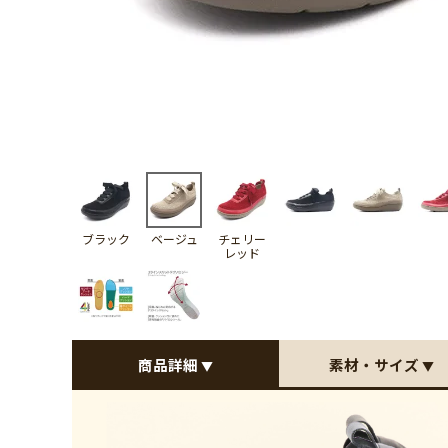
ブラック
ベージュ
チェリー
レッド
商品詳細
素材・サイズ
▼
▼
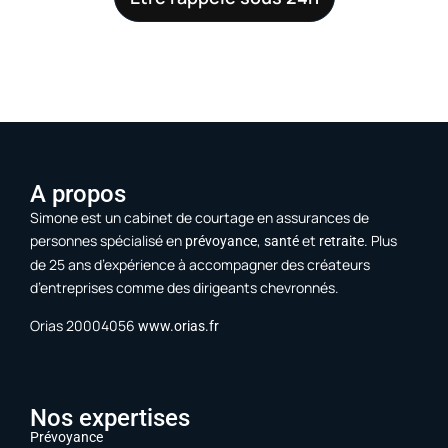
A propos
Simone est un cabinet de courtage en assurances de
personnes spécialisé en
,
et
. Plus
prévoyance
santé
retraite
de 25 ans d’expérience à accompagner des créateurs
d’entreprises comme des dirigeants chevronnés.
Orias 20004056
www.orias.fr
Nos expertises
Prévoyance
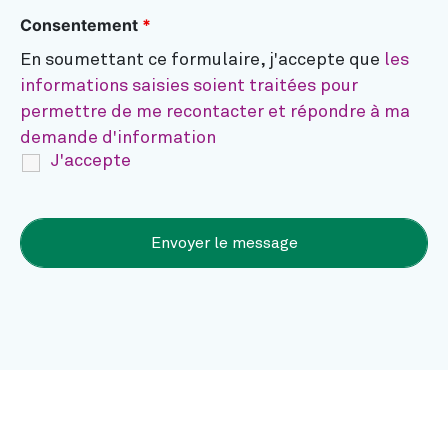
Consentement
*
En soumettant ce formulaire, j'accepte que
les
informations saisies soient traitées pour
permettre de me recontacter et répondre à ma
demande d'information
J'accepte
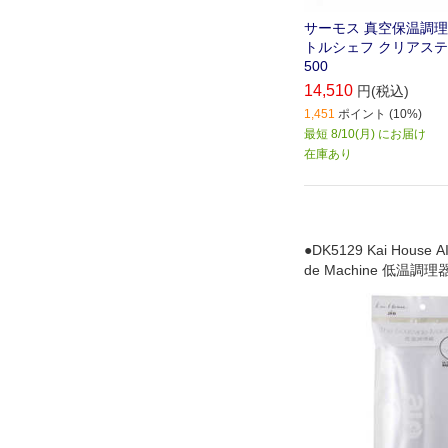
サーモス 真空保温調理器 
トルシェフ クリアステン
500
14,510
円(税込)
1,451
ポイント (10%)
最短 8/10(月) にお届け
在庫あり
●DK5129 Kai House A
de Machine 低温調
専用の真空袋です｡Mサ
り｡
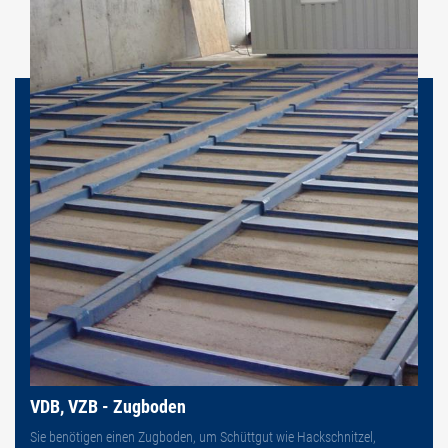
VDB, VZB - Zugboden
Sie benötigen einen Zugboden, um Schüttgut wie Hackschnitzel,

------------------------------------

Problem requirements: Where pictures appear, skip them and transcribe all other material word for word.

Task output:
ブラック
ベージュ
チェリー
レッド
商品詳細
素材・サイズ
▼
▼
A propos
Simone est un cabinet de courtage en assurances de
personnes spécialisé en
,
et
. Plus
prévoyance
santé
retraite
de 25 ans d’expérience à accompagner des créateurs
d’entreprises comme des dirigeants chevronnés.
Orias 20004056
www.orias.fr
Nos expertises
Prévoyance
Consentement
*
En soumettant ce formulaire, j'accepte que
les
informations saisies soient traitées pour
permettre de me recontacter et répondre à ma
demande d'information
J'accepte
サーモス 真空保温調理器 
トルシェフ クリアステン
500
14,510
円(税込)
1,451
ポイント (10%)
最短 8/10(月) にお届け
在庫あり
●DK5129 Kai House A
de Machine 低温調
専用の真空袋です｡Mサ
り｡
VDB, VZB - Zugboden
Sie benötigen einen Zugboden, um Schüttgut wie Hackschnitzel,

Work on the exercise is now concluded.